In early 2025, two major campaigns emerged: GitLab discovered 16 malicious extensions affecting 3.2 million users; separately, the RedDirection campaign compromised 2.3 million users via 18 extensions across both Chrome and Edge[ref].
👤 How can we protect ourselves:
- Choose the web browser that protects your privacy the way you expect (e.g. Brave)
- Install fewer, not more. Audit your extensions regularly; delete anything you don’t absolutely use.
- Prefer well-known vendors with source transparency and recent, legitimate changelogs.
- Watch permissions: “Read and change all data on all websites” is a red flag unless you truly need it.

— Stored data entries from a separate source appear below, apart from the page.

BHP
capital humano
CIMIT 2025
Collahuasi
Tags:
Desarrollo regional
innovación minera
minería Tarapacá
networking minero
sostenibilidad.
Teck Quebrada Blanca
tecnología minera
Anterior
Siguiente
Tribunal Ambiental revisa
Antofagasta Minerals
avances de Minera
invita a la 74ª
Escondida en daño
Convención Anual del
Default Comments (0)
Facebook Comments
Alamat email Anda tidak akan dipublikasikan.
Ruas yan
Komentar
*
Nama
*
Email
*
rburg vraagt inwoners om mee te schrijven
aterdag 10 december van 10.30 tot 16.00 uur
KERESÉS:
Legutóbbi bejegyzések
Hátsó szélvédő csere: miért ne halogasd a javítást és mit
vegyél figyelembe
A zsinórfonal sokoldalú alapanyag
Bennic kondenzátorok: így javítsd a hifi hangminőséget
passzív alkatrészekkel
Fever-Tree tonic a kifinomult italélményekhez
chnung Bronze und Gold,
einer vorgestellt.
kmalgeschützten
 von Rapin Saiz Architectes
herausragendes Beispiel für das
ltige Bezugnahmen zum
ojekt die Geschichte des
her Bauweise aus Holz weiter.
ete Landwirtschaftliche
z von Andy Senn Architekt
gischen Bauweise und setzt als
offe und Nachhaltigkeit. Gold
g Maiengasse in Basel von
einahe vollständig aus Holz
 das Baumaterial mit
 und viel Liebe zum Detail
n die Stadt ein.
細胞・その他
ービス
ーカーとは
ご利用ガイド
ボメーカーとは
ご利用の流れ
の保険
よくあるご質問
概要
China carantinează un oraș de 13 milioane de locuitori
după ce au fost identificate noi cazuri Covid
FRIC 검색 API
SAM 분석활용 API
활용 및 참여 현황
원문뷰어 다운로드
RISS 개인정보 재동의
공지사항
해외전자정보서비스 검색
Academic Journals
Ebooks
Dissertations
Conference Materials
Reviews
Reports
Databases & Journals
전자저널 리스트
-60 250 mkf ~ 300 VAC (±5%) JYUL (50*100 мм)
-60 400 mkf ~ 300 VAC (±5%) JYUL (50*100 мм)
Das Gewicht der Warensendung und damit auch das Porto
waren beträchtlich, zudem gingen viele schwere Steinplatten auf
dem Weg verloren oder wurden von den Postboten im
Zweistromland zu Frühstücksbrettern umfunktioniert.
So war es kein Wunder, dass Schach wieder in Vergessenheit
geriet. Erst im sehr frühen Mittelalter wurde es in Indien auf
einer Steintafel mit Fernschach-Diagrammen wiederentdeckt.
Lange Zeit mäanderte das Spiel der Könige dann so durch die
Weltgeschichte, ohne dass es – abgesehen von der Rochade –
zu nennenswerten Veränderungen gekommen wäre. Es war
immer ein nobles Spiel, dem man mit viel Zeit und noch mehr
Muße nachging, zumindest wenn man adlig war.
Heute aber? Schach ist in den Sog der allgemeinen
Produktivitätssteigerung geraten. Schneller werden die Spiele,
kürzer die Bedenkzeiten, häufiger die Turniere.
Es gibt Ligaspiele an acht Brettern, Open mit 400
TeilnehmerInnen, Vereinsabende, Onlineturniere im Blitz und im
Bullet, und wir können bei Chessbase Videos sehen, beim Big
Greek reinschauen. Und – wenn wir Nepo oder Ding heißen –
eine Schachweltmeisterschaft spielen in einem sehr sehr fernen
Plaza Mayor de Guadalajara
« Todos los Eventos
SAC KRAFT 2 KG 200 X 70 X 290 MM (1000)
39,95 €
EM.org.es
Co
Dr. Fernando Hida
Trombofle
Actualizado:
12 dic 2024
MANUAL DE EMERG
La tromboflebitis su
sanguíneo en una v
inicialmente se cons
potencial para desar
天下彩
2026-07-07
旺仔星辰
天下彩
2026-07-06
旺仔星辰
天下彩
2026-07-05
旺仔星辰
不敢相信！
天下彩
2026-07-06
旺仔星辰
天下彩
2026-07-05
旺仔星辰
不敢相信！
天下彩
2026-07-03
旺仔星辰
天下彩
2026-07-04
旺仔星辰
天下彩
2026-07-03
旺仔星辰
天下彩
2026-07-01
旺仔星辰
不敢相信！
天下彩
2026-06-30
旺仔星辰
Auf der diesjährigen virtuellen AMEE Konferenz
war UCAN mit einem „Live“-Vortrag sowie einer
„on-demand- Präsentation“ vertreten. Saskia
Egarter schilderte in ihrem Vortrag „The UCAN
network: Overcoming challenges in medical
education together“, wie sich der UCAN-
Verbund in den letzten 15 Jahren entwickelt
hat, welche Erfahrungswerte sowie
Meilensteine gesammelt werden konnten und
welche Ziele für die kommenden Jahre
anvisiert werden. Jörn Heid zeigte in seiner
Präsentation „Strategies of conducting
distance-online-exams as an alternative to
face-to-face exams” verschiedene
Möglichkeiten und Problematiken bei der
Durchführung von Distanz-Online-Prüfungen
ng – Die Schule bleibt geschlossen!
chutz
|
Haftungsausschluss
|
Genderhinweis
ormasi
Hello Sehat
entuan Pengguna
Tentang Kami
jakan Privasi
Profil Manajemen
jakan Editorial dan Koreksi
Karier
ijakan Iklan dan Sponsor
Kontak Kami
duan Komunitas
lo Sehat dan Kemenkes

- Separate risk: one “clean” browser (no extensions) for banking, a second for daily browsing.
- Log out of sensitive apps when done; short sessions reduce cookie theft blast radius.
🏢 How can we protect our organizations:
- Think of it like airport security: lock down to only approved extensions (the allowlist), block workarounds, and prevent users from installing anything outside official channels. One compromised extension can undo weeks of other security work.
- Inventory extensions via MDM/EDR; alert on new installs and high-risk permissions.
- Bind sessions to device risk and re-auth sensitive actions; rotate/expire cookies faster.
- Use Cloud Access Security Broker (CASB) or browser isolation for ad platforms and admin consoles to create a protective layer that blocks risky actions and keeps extensions from stealing sessions.
- Train marketers: “verification” and “analytics helper” extensions are a prime lure. Share indicators fast.
🚨 Browser extensions are the Trojan horse of 2025. They ask for permission once, then operate invisibly forever. The stakes aren't theoretical—millions have already been hit. Audit today.